Sebagian orang, puasa di sepuluh hari pertama adalah fase yang cukup sulit dan berat, karena masa peralihan aktifitas dari normal kemudian harus menahan lapar dan haus, dari terbit fajar hingga terbenam matahari, namun tetap melaksanakan kegiatan seperti bisanya bahkan menjadi lebih giat terlebih perkara ibadah, yaitu dengan  mengharap ridho Allah SWT  semata.  Pahala ketika kita melakukan amal kebaikan akan dilipat gandakan, maka dari itu kita pun berlomba-lomba melaksanakannya.


Sebagian lainnya pun telah mempersiapkan datangnya bulan suci  Ramadhan ini jauh-jauh hari sebelumnya.  Misalnya memperbanyak puasa sunah dan aktivitas ibadah lainnya di bulan Rajab ataupun Sya’ban.  


Sebagai seorang muslim tentu kita harus memahami hakikat dari perintah puasa.  Puasa adalah Ibadah yang Allah SWT perintahkan untuk umatnya, agar dapat mewujudkan ketakwaan hakiki seperti dalam firman Nya :


Hai orang-orang yang beriman, telah diwajibkan atas kalian berpuasa sebagaimana puasa itu pernah diwajibkan atas orang-orang sebelum kalian agar kalian bertakwa” (TQS al-Baqarah [2] : 183)

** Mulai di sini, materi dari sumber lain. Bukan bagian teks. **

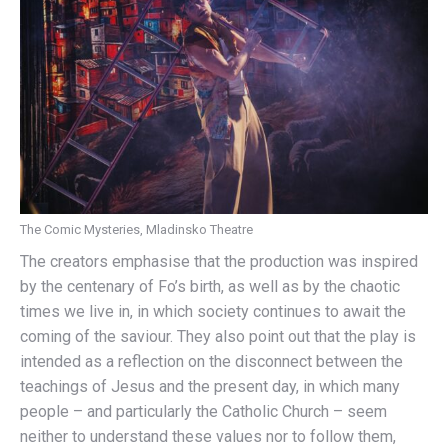
The Comic Mysteries, Mladinsko Theatre
The creators emphasise that the production was inspired
by the centenary of Fo’s birth, as well as by the chaotic
times we live in, in which society continues to await the
coming of the saviour. They also point out that the play is
intended as a reflection on the disconnect between the
teachings of Jesus and the present day, in which many
people – and particularly the Catholic Church – seem
neither to understand these values nor to follow them,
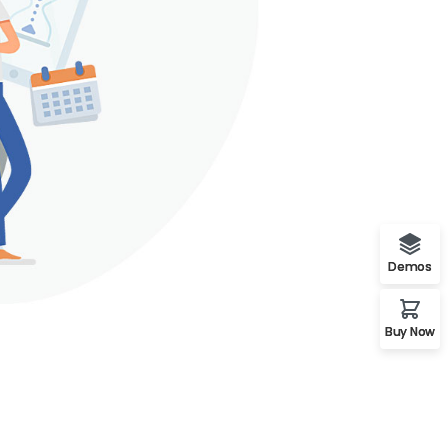
Demos
Buy Now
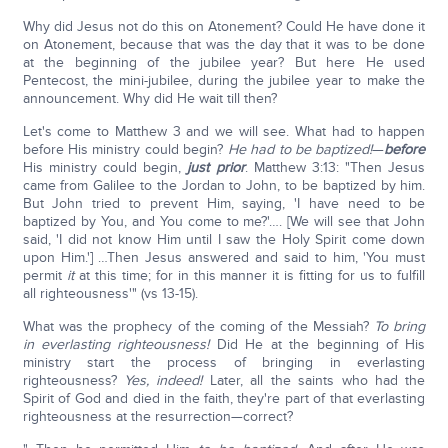
Why did Jesus not do this on Atonement? Could He have done it
on Atonement, because that was the day that it was to be done
at the beginning of the jubilee year? But here He used
Pentecost, the mini-jubilee, during the jubilee year to make the
announcement. Why did He wait till then?
Let's come to Matthew 3 and we will see. What had to happen
before His ministry could begin?
He had to be baptized!
—
before
His ministry could begin,
just prior
. Matthew 3:13: "Then Jesus
came from Galilee to the Jordan to John, to be baptized by him.
But John tried to prevent Him, saying, 'I have need to be
baptized by You, and You come to me?'…. [We will see that John
said, 'I did not know Him until I saw the Holy Spirit come down
upon Him.'] …Then Jesus answered and said to him, 'You must
permit
it
at this time; for in this manner it is fitting for us to fulfill
all righteousness'" (vs 13-15).
What was the prophecy of the coming of the Messiah?
To bring
in everlasting righteousness!
Did He at the beginning of His
ministry start the process of bringing in everlasting
righteousness?
Yes, indeed!
Later, all the saints who had the
Spirit of God and died in the faith, they're part of that everlasting
righteousness at the resurrection—correct?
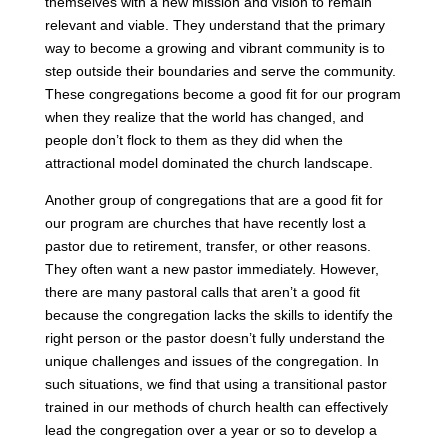
themselves with a new mission and vision to remain
relevant and viable. They understand that the primary
way to become a growing and vibrant community is to
step outside their boundaries and serve the community.
These congregations become a good fit for our program
when they realize that the world has changed, and
people don’t flock to them as they did when the
attractional model dominated the church landscape.
Another group of congregations that are a good fit for
our program are churches that have recently lost a
pastor due to retirement, transfer, or other reasons.
They often want a new pastor immediately. However,
there are many pastoral calls that aren’t a good fit
because the congregation lacks the skills to identify the
right person or the pastor doesn’t fully understand the
unique challenges and issues of the congregation. In
such situations, we find that using a transitional pastor
trained in our methods of church health can effectively
lead the congregation over a year or so to develop a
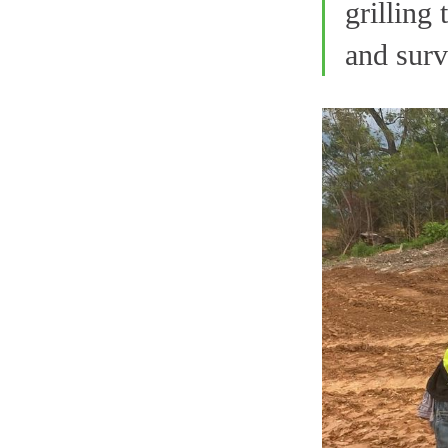
grilling
and surv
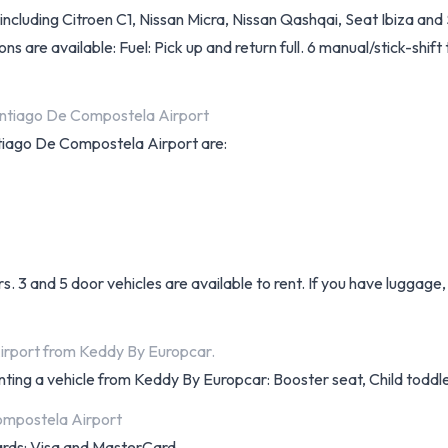
luding Citroen C1, Nissan Micra, Nissan Qashqai, Seat Ibiza and S
ions are available: Fuel: Pick up and return full. 6 manual/stick-shif
antiago De Compostela Airport
antiago De Compostela Airport are:
s. 3 and 5 door vehicles are available to rent. If you have luggag
irport from Keddy By Europcar.
nting a vehicle from Keddy By Europcar: Booster seat, Child toddle
ompostela Airport
cards: Visa and MasterCard.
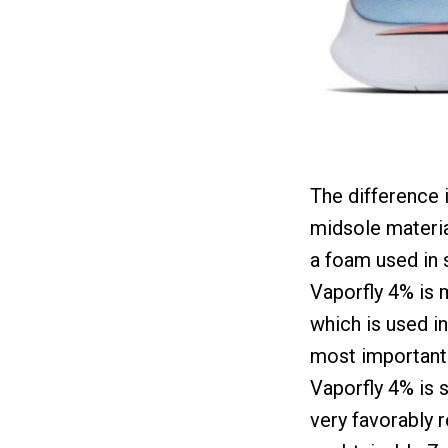
The difference i
midsole materia
a foam used in 
Vaporfly 4% is 
which is used in
most important
Vaporfly 4% is 
very favorably 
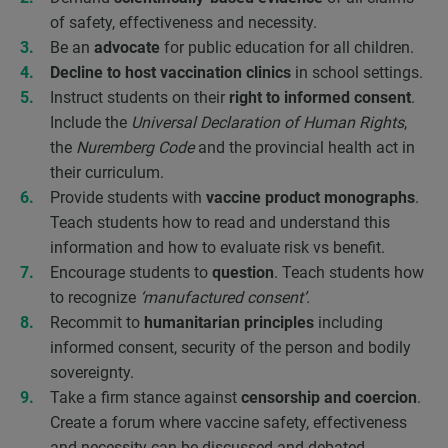
of safety, effectiveness and necessity.
Be an
advocate
for public education for all children.
Decline to host vaccination clinics
in school settings.
Instruct students on their
right to informed consent
.
Include the
Universal Declaration of Human Rights
,
the
Nuremberg Code
and the provincial health act in
their curriculum.
Provide students with
vaccine product monographs
.
Teach students how to read and understand this
information and how to evaluate risk vs benefit.
Encourage students to
question
. Teach students how
to recognize
‘manufactured consent’.
Recommit to
humanitarian principles
including
informed consent, security of the person and bodily
sovereignty.
Take a firm stance against
censorship and coercion
.
Create a forum where vaccine safety, effectiveness
and necessity can be discussed and debated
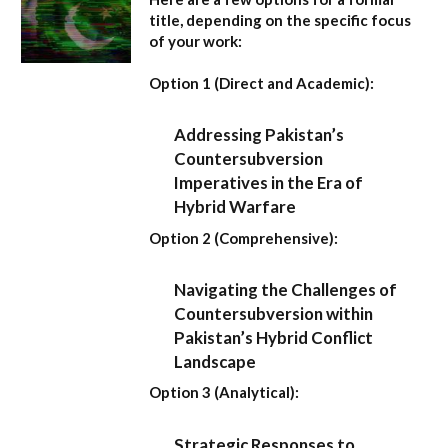
title, depending on the specific focus
of your work:
Option 1 (Direct and Academic):
Addressing Pakistan’s
Countersubversion
Imperatives in the Era of
Hybrid Warfare
Option 2 (Comprehensive):
Navigating the Challenges of
Countersubversion within
Pakistan’s Hybrid Conflict
Landscape
Option 3 (Analytical):
Strategic Responses to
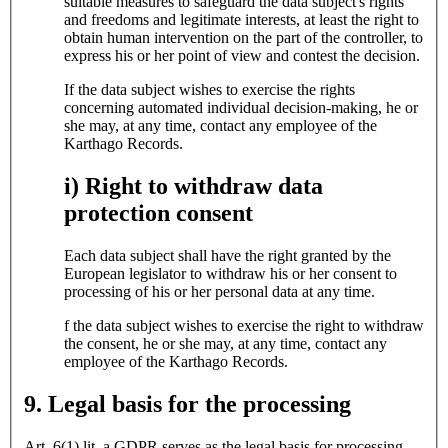
suitable measures to safeguard the data subject's rights
and freedoms and legitimate interests, at least the right to
obtain human intervention on the part of the controller, to
express his or her point of view and contest the decision.
If the data subject wishes to exercise the rights
concerning automated individual decision-making, he or
she may, at any time, contact any employee of the
Karthago Records.
i) Right to withdraw data
protection consent
Each data subject shall have the right granted by the
European legislator to withdraw his or her consent to
processing of his or her personal data at any time.
f the data subject wishes to exercise the right to withdraw
the consent, he or she may, at any time, contact any
employee of the Karthago Records.
9. Legal basis for the processing
Art. 6(1) lit. a GDPR serves as the legal basis for processing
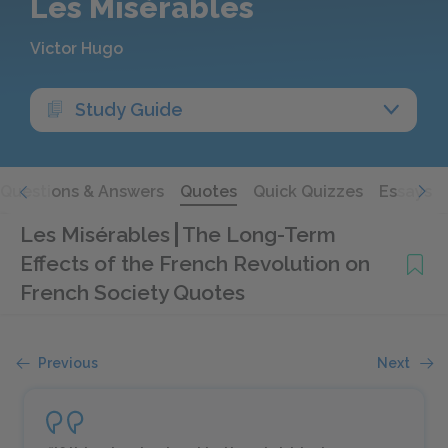
Les Misérables
Victor Hugo
Study Guide
Questions & Answers
Quotes
Quick Quizzes
Essays
Les Misérables
The Long-Term
Effects of the French Revolution on
French Society Quotes
Previous
Next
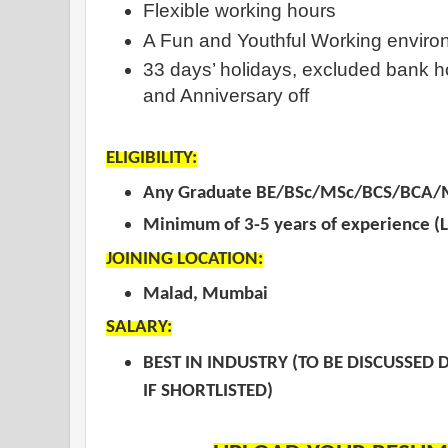
Flexible working hours
A Fun and Youthful Working enviro
33 days’ holidays, excluded bank ho
and Anniversary off
ELIGIBILITY:
Any Graduate BE/BSc/MSc/BCS/BCA/
Minimum of 3-5 years of experienc
JOINING LOCATION:
Malad, Mumbai
SALARY:
BEST IN INDUSTRY (TO BE DISCUSSED 
IF SHORTLISTED)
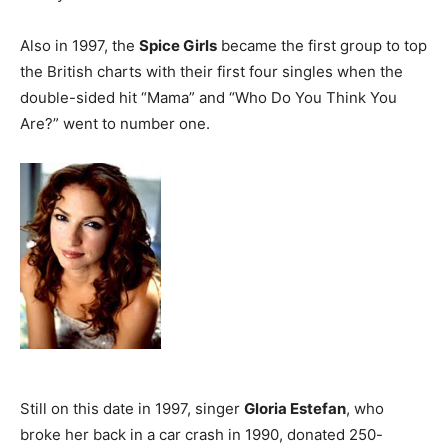
Also in 1997, the
Spice Girls
became the first group to top
the British charts with their first four singles when the
double-sided hit “Mama” and “Who Do You Think You
Are?” went to number one.
Still on this date in 1997, singer
Gloria Estefan
, who
broke her back in a car crash in 1990, donated 250-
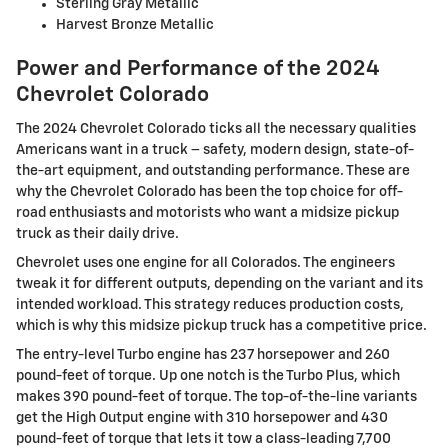
Sterling Gray Metallic
Harvest Bronze Metallic
Power and Performance of the 2024
Chevrolet Colorado
The 2024 Chevrolet Colorado ticks all the necessary qualities
Americans want in a truck – safety, modern design, state-of-
the-art equipment, and outstanding performance. These are
why the Chevrolet Colorado has been the top choice for off-
road enthusiasts and motorists who want a midsize pickup
truck as their daily drive.
Chevrolet uses one engine for all Colorados. The engineers
tweak it for different outputs, depending on the variant and its
intended workload. This strategy reduces production costs,
which is why this midsize pickup truck has a competitive price.
The entry-level Turbo engine has 237 horsepower and 260
pound-feet of torque. Up one notch is the Turbo Plus, which
makes 390 pound-feet of torque. The top-of-the-line variants
get the High Output engine with 310 horsepower and 430
pound-feet of torque that lets it tow a class-leading 7,700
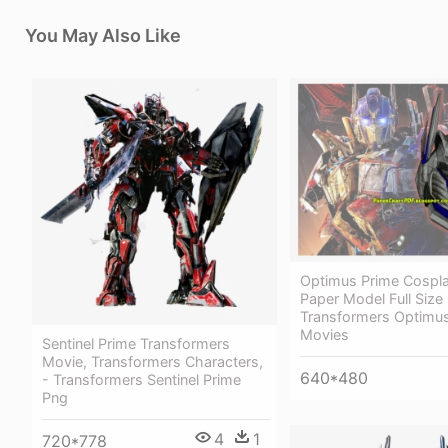
You May Also Like
Optimus Prime Cospl
Paper Model Full Siz
Transformers Optimu
Movies
Sentinel Prime Transformers
Movie, Transformers Characters,
640*480
- Transformers Sentinel Prime
Png
4
1
720*778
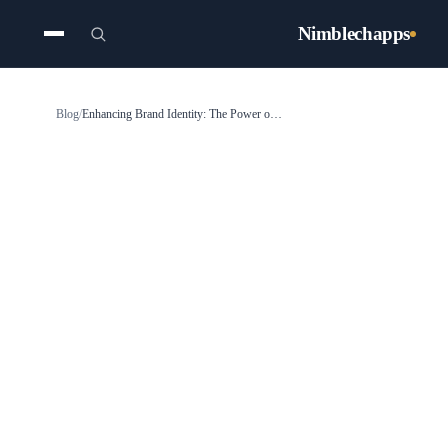
Nimblechapps
Blog
/
Enhancing Brand Identity: The Power of Color Psychology in UI and Mobile App Design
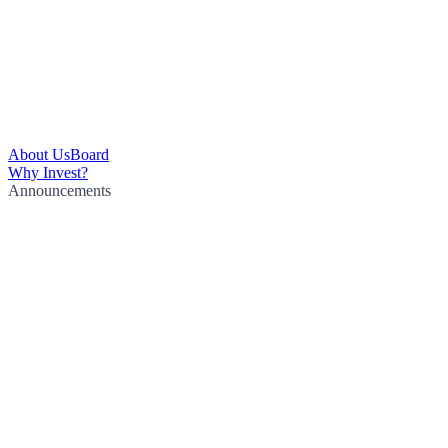
About Us
Board
Why Invest?
Announcements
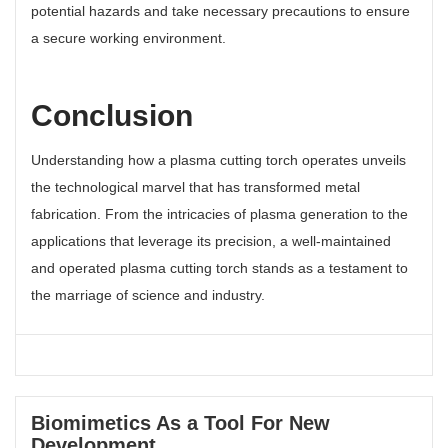
potential hazards and take necessary precautions to ensure
a secure working environment.
Conclusion
Understanding how a plasma cutting torch operates unveils
the technological marvel that has transformed metal
fabrication. From the intricacies of plasma generation to the
applications that leverage its precision, a well-maintained
and operated plasma cutting torch stands as a testament to
the marriage of science and industry.
Biomimetics As a Tool For New
Development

Allah SWT menyerukan kepada orang-orang yang beriman dari umat ini dan memerintahkan untuk berpuasa.  Puasa berarti menahan diri dari makan, minum, bersetubuh (suami dan istri) dengan niat yang tulus karena Allah SWT, dalam puasa mengandung penyucian, pembersihan dan penjernihan dari kebiasaan-kebiasaan yang tidak baik dan akhlak tercela.  Adapun takwa adalah taat melaksanakan setiap apa yang diperintahkan dan menjauhi setiap apa yang dilarang Nya.


Perintah Allah SWT yang wajib dilaksanakan dan berdosa ketika kita meninggalkannya salah satunya adalah ibadah puasa.  Semarak bulan menempa diri ini, hendaknya tidak kita sia-siakan begitu saja, namun kita jadikan momentum perbaikan diri untuk semakin taat kepada Allah SWT. Sebagai contoh dengan menambah pemahaman tentang keislaman dan mengamalkannya. Tidak berpuas diri  terhadap apa yang sudah kita ketahui, namun terus bersemangat menimba Ilmu agama kemudian mengamalkannya. Allah SWT berfirman :


“Wahai orang-orang yang beriman! Masuklah kalian ke dalam Islam secara keseluruhan (kaffah) dan janganlah kamu ikuti langkah-langkah setan. Sungguh ia musuh yang nyata bagimu” (TQS al-Baqarah [2] : 208)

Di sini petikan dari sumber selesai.